A frase de um Getúlio preocupado em desvendar rapidamente a conspiração do crime da Rua Toneleiros faz lembrar fortemente um outro presidente – este sim fez o Brasil parecer uma república de bananas. Há vinte e dois anos Collor de Mello deixou o poder, escorraçado pelas jovens vozes das ruas e por fruto de denúncias feitas pelo seu irmão. Numa situação dramática muito semelhante, Getúlio esbraveja que quer que tudo e todos sejam investigados “doa a quem doer!” – curiosamente a mesma frase pronunciada por Collor de Mello no domingo em que conclamava o povo a sair às ruas de verde e amarelo para defender o seu mandato presidencial. Se com Collor o tiro saiu pela culatra, em Vargas acertou em cheio seu coração.

Em outro momento, Vargas acorda sobressaltado depois da cena de um sonho em que ele se vê sair de um carro oficial, com a faixa presidencial e algemas. Em tempos de CPIs sobre a corrupção – tema recorrente da direita golpista no Brasil e no mundo – também esta é uma alegoria que estimula desejos não tão gerais e espontâneos acerca da criminalização da política e dos políticos de hoje. A crítica à corrupção dos políticos, somada à crítica da inatividade do parlamento apontam para uma solução necessariamente autocrática. A história do Brasil comprova esta tese à larga pelo menos nos últimos 125 anos.

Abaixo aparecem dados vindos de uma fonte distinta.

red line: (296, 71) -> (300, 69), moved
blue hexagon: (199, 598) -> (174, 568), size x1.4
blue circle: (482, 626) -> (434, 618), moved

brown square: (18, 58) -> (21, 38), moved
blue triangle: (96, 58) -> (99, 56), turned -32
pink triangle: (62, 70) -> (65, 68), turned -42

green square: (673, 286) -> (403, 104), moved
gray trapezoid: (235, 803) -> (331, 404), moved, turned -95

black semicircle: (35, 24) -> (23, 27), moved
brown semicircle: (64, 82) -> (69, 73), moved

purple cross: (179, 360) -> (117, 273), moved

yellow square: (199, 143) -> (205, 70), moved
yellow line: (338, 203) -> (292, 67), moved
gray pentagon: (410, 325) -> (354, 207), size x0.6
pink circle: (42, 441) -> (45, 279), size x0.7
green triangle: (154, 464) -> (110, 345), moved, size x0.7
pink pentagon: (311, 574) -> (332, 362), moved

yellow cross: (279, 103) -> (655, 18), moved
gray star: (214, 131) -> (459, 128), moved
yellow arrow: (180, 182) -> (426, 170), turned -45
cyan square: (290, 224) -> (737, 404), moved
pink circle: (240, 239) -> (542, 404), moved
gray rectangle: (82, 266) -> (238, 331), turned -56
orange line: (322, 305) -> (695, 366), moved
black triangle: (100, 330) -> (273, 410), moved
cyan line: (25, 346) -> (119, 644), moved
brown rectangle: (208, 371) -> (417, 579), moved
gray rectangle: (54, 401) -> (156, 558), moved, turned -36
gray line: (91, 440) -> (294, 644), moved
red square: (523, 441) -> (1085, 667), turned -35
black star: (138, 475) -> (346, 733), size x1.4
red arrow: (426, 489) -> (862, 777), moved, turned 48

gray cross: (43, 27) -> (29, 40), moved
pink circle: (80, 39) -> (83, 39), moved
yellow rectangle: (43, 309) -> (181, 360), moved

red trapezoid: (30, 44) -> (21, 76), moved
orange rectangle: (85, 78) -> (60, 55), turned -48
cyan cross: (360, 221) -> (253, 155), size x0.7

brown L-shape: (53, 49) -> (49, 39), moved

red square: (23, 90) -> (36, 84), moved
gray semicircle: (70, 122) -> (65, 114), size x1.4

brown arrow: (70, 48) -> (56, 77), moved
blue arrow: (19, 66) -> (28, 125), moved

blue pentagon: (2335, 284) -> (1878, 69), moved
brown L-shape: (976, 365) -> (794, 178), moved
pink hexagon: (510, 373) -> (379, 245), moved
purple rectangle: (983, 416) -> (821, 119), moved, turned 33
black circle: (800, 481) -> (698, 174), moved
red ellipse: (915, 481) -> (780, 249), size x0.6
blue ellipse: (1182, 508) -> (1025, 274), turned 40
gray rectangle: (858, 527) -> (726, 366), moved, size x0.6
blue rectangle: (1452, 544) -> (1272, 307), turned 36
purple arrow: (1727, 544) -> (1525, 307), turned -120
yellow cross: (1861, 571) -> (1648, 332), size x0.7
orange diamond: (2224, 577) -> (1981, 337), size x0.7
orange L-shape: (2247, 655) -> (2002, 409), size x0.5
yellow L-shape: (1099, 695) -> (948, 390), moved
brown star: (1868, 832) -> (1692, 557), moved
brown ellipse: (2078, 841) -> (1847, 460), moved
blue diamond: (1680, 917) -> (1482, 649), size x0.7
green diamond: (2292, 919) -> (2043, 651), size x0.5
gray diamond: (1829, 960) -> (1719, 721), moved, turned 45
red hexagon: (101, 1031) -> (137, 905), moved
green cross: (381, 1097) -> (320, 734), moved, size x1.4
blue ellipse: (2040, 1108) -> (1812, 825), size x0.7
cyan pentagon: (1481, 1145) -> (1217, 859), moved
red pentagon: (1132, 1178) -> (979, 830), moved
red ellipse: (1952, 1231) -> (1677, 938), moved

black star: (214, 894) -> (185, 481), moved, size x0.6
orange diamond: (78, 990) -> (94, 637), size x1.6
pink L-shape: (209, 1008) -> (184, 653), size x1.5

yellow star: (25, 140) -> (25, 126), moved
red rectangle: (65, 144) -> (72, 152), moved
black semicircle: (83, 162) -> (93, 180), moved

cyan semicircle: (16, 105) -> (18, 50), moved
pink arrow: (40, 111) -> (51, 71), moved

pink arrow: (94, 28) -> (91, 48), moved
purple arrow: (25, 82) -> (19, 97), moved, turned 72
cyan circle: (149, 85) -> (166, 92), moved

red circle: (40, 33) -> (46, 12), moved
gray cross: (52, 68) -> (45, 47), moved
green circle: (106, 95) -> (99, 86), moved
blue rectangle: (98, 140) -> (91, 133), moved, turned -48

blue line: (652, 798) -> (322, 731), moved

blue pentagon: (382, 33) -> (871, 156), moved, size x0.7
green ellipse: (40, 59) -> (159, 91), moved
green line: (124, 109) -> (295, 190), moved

O lustre. Por fim, o lustre. Símbolo da ostentação do poder, lugar em que se perde Vargas em seus devaneios escapistas, o lustre de todos os ângulos filmado ad nauseam, no final, rodopia em velocidade. Representa aí uma roleta, seja de cassino, seja uma roleta russa: a política, afinal de contas, é um jogo que os inescrupulosos insistem temerariamente em achincalhar. Enfim, Getúlio é um filme das organizações Globo. E é declaradamente pensado para que reflitamos sobre a política no Brasil de hoje. Mais competente do que a média, um tanto enfadonho e longo, é, entretanto, um filme nada inocente na sua tomada de posição. Neutro, certamente não é. Nesse sentido, e em minha opinião, a reflexão política que sobressai de Getúlio é claramente de direita.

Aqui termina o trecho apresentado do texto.